When she hears Mal's voice among them, she categorizes it as another cruel trick of her mind, just another thing one part of her uses in trying to break the rest. Then she's aware, dimly, of Simon's head turning towards the sound, of the fuzzy quality overlaid on Mal's voice, of Zoë's short answers, flicking back over the com.
“One of you take our guest down to the passenger dorms, make sure he stays there,” his voice says, and Zoë looks at Jayne, talking with her eyes loud enough for even Jayne to hear, because he nods and gets up, ignoring the slight jar of the shuttle docking, to leer at their father, Vera still in hand.
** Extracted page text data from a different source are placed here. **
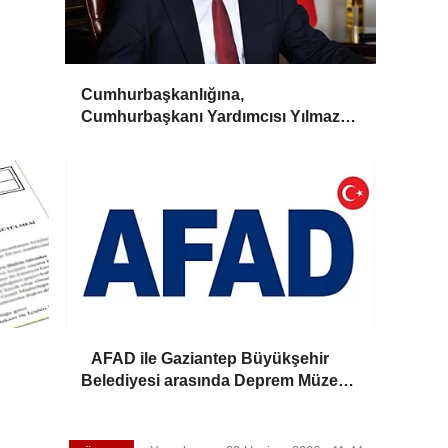
Cumhurbaşkanlığına,
Cumhurbaşkanı Yardımcısı Yılmaz
vekalet edecek
AFAD ile Gaziantep Büyükşehir
Belediyesi arasında Deprem Müzesi
protokolü imzalandı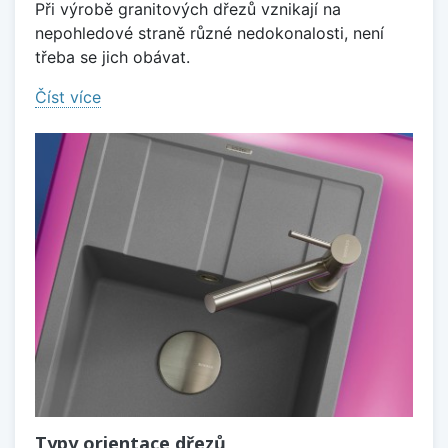
Při výrobě granitových dřezů vznikají na
nepohledové straně různé nedokonalosti, není
třeba se jich obávat.
Číst více
Typy orientace dřezů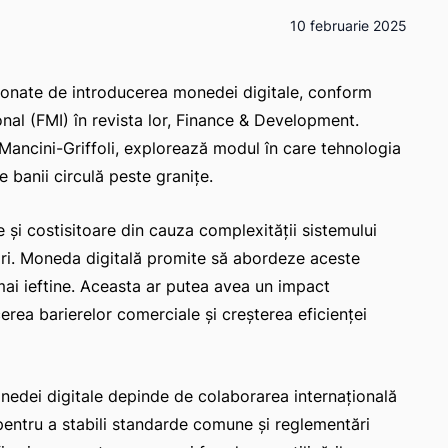
10 februarie 2025
uționate de introducerea monedei digitale, conform
onal (FMI) în revista lor, Finance & Development.
ancini-Griffoli, explorează modul în care tehnologia
 banii circulă peste granițe.
e și costisitoare din cauza complexității sistemului
 țări. Moneda digitală promite să abordeze aceste
 mai ieftine. Aceasta ar putea avea un impact
rea barierelor comerciale și creșterea eficienței
onedei digitale depinde de colaborarea internațională
e pentru a stabili standarde comune și reglementări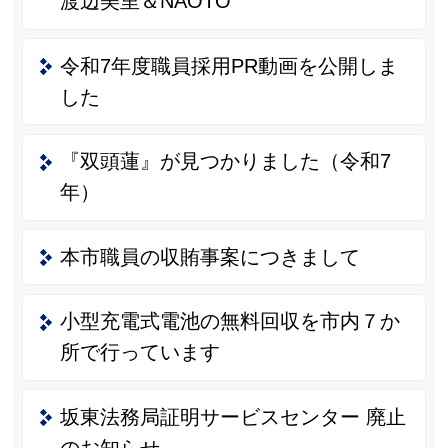
渡辺美里＆NAOTO
令和7年度職員採用PR動画を公開しま
した
『双頭蓮』が見つかりました（令和7
年）
本市職員の収賄事案につきまして
小型充電式電池の無料回収を市内７か
所で行っています
坂東法務局証明サービスセンター 廃止
のお知らせ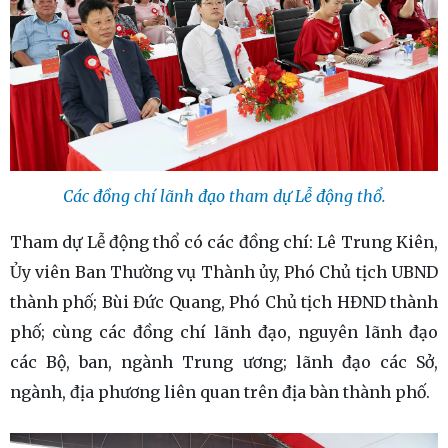
Các đồng chí lãnh đạo tham dự Lễ động thổ.
Tham dự Lễ động thổ có các đồng chí: Lê Trung Kiên,
Ủy viên Ban Thường vụ Thành ủy, Phó Chủ tịch UBND
thành phố; Bùi Đức Quang, Phó Chủ tịch HĐND thành
phố; cùng các đồng chí lãnh đạo, nguyên lãnh đạo
các Bộ, ban, ngành Trung ương; lãnh đạo các Sở,
ngành, địa phương liên quan trên địa bàn thành phố.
They're close enough now that River hears Mal twice over, his thoughts calling out to her, loud and direct on purpose, overlaid and underpinning the radio-voice. Concentrate, they say, and Why'd you go and do that, and immediately, Yes, I know why, I'm sorry.
His speaking-voice, sounding wound tight even at this distance, says, “Simon, you go on down with your father, see that he don't have cause to complain. River -” Serenity hums and hovers under them, Mal lifting her off too quick as always, rough around the edges; maybe that's the cause of his hesitation, but River doesn't believe it, leaning more towards reticence, a consciousness of his audience. “You just stay there, I'll come for you.”
You wait for me this time, darlin', I mean it, his thoughts admonish, and she curls in on herself, tucking her body firmly into the wall, so that Serenity, at least, knows she means to stay still. Even from here, she knows the moment the ship takes hold of her own flight, the little stretch and kick she gives, a cat waking from a long nap.
It seems a long age, an eon where surely the ship must have rusted away into brown-red dust, old metal blood blowing away on the wind, before Mal comes; Jayne and Simon moving in slow motion, leading her father away, the floor beneath her and Zoë's hand resting on her shoulder the only points of reality.
When Mal comes, finally (it seems like finally, but his steps tell her, hurried and slightly off rhythm, that it's been as quick as he'd allow himself to be), she remembers that this is everything she didn't want him to see, everything fragile and broken, a helpless anchor-weight waiting to bring him down. Zoë's hand is there, then, a lever to pull herself up with, and River thinks Zoë understands the need to appear strong perfectly well, Zoë who is the rock they're all founded on.
He looks to Zoë first, when he comes in; checking in out of old habit, messages passing between them at a glance. His eyes, when they turn then to River, are burning, and his mouth is tight; still, he does his best, trying to smile even as he glances over her, military precision assessing her condition for himself.
“Hate to say it, darlin', but you look terrible.”
The words are nothing, a deflection, a screen for what's behind them; still, it's what breaks her, and she finds herself in his arms, burying her face against his neck, breathing him in.
“Take me home,” she whispers, muffled to the point of being inaudible, she suspects; but he hears, he knows nonetheless, leading her off through the ship, images of Shadow under sun filling her mind, supporting her with his entire world.